The relentless pounding continued for days. Oceanographer Ed Baker remembers February 14 as the worst night of all. Waves crashed and roared over the deck, blurring sky and sea. Then the wind would suddenly change direction without warning, propelling rollers into the ship from an entirely new angle. The Wecoma pitched and bucked violently in unpredictable jerks. "What you can't appreciate until you're out there is the whipping motion," says Baker.

"If you're not holding on, you can get thrown across the deck." Despite the storm, Baker, a researcher at the Pacific Marine Environmental Laboratory in Seattle, and his colleagues were determined to launch a half-ton deepwater probe into the Pacific from the roller-coaster decks. They knew that a mile below the Wecoma a volcano had blown its top, and only the most unholy of storms would keep them from collecting evidence of a newly discovered side effect of such an eruption: giant underwater twisters of hot water, called megaplumes, loaded with minerals and strange life-forms. As the deck crane cavorted wildly in the wind, the researchers gingerly lowered the probe--a cluster of sampling bottles held by a wire tether--over the side. Once the probe was in the water, they let the tether unspool for 40 minutes until the bottles were a mile underwater. They worried the whole time that the corkscrewing motion of the ship would snap the wire. Then they had to haul the load back aboard. "Swinging is a bad thing," Baker says, remembering the gyrations of the crane. If the bottles slammed against the hull, they would be destroyed. If they slammed against scientists and deckhands, someone would die.

Conditions deteriorated and the captain of the ship banished the scientists inside, where they passed hours trying to drink coffee that frequently flew out of their cups or trying to rest in tossing bunks that thrust them to the floor. Sleeping, Baker says, “was always an adventure.”


The night of the fourteenth was memorable not only because the seas were so rough but also because the researchers had to deploy an acoustic beacon the size of a telephone pole. In the dim glow of deck lights, the crew struggled on the Wecoma’s fantail. The hook of the crane crashed into the device. Although they didn’t know whether the beacon had been damaged, they set out a chain of fragile glass globes that would later bring the device back to the surface. Then they raised the 30-foot-long aluminum shaft. “It’s very heavy, yet very delicate as well,” Baker says. As the ship roared up the face of one wave and then plunged down the other side, the beacon began swinging back and forth. The crew grappled with the heavy lines. One deckhand lost his grip but then grabbed on again before the shaft could crash into anyone. Finally the crane lowered the instrument into the water. Baker remembers, “It went off without a hitch, but that was probably the scariest part of the trip.” Several days later, everyone was relieved when the beacon began broadcasting data. The voyage to the volcano and back took ten days, “probably the worst weather for ten days straight that I’d ever had at sea,” Baker says. But when the Wecoma docked in Oregon, he was a happy man, and not just because he was standing on terra firma. The data he and his colleagues had collected painted a picture of a far more violent spectacle on the seafloor than the scientists had experienced in a storm on the surface.

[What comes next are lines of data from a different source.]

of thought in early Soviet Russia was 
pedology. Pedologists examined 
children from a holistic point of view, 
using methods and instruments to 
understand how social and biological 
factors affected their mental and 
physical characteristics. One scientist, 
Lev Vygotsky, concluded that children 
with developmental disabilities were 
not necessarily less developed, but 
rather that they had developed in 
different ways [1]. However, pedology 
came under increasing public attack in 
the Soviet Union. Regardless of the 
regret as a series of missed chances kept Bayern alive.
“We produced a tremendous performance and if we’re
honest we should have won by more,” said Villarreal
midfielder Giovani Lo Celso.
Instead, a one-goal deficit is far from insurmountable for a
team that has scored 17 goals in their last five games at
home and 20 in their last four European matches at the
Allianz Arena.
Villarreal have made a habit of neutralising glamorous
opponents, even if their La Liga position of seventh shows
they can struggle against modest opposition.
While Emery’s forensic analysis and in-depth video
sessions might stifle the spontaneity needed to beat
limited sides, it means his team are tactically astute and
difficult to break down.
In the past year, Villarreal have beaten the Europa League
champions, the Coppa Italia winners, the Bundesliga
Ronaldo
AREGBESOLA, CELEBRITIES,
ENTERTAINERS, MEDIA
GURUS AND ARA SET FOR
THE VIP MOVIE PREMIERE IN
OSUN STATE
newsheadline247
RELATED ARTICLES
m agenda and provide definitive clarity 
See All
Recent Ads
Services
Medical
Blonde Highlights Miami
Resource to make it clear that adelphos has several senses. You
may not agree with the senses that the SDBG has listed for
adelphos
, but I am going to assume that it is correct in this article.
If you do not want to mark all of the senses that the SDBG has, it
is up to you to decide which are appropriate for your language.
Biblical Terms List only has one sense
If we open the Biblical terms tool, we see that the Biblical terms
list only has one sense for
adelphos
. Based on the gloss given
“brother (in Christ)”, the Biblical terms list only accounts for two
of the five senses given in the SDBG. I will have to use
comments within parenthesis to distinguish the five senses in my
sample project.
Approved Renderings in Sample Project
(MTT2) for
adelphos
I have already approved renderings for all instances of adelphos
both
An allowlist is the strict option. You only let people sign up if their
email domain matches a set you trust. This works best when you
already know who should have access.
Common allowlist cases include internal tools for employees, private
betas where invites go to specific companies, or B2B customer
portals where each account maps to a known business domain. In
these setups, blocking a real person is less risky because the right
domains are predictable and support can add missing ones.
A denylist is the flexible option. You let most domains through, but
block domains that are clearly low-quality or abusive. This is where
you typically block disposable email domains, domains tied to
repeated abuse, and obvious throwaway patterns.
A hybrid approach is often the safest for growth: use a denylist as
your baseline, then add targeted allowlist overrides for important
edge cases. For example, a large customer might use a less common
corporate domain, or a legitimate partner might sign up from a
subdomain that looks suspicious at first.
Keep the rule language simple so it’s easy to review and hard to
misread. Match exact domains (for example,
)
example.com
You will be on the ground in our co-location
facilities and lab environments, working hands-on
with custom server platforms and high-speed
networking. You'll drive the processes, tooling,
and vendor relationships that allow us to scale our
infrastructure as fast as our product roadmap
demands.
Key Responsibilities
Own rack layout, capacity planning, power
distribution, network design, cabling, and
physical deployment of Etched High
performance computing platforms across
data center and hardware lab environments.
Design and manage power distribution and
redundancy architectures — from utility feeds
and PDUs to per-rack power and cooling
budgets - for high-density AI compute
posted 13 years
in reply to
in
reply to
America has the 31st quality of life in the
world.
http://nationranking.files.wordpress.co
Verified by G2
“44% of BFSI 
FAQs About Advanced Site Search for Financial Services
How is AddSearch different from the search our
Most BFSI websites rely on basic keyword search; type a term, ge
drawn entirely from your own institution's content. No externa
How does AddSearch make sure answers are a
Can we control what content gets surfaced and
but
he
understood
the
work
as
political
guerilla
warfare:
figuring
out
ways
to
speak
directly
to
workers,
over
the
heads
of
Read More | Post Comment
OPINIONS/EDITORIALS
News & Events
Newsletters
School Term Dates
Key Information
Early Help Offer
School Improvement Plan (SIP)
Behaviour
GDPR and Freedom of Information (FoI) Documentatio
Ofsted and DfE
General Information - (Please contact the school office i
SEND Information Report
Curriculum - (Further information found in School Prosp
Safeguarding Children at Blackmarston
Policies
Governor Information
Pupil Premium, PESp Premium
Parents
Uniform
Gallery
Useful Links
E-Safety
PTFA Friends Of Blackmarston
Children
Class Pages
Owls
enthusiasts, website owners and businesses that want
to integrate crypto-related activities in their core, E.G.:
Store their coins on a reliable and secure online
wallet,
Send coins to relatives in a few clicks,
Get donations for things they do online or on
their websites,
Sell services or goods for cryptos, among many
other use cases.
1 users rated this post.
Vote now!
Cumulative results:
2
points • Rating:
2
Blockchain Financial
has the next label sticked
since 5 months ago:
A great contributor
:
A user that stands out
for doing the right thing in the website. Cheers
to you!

The first rumblings of that unseen spectacle had begun weeks earlier, on January 25. A network of sensitive hydrophones in the North Pacific, deployed by the U.S. Navy to listen for Soviet submarines, picked up a swarm of earthquakes at the summit of an undersea volcano called Axial. The quakes were a lot less subtle than the quiet hunters of the cold war: they sounded like freight trains rumbling by. Over the course of a day the quakes traveled 30 miles from the volcano, following a scar in the seafloor where two plates of the planet’s crust are pulling apart. The quakes shook loose the rock that had stopped up the volcano’s plumbing. Through the newly cleared rocky pipes came an inferno of molten rock and boiling water driven upward by the intense pressures and temperatures of the inner Earth miles below.

“It would have been pretty spectacular if you’d been down there in the early going and seen, really, a boiling cauldron of water popping up out of the seafloor,” Baker says. A typical volcano on land, such as Mount St. Helens, fills the sky with a plume of ashes when it erupts. But Axial belched forth an equally massive eruption of superhot water. That was followed by streams of lava, some as deep as six feet, flowing down the sides of the volcano. Along Axial’s flanks, fields of geysers suddenly pierced the ocean bottom, shooting up superheated jets of water darkened with heavy concentrations of minerals from Earth’s crust. “We estimated, roughly, that there were ten gigawatts of energy coming out of the volcano’s caldera,” Baker says. “By comparison, Bonneville Dam on the Columbia River puts out about one gigawatt, and that can provide energy for 3 million homes.”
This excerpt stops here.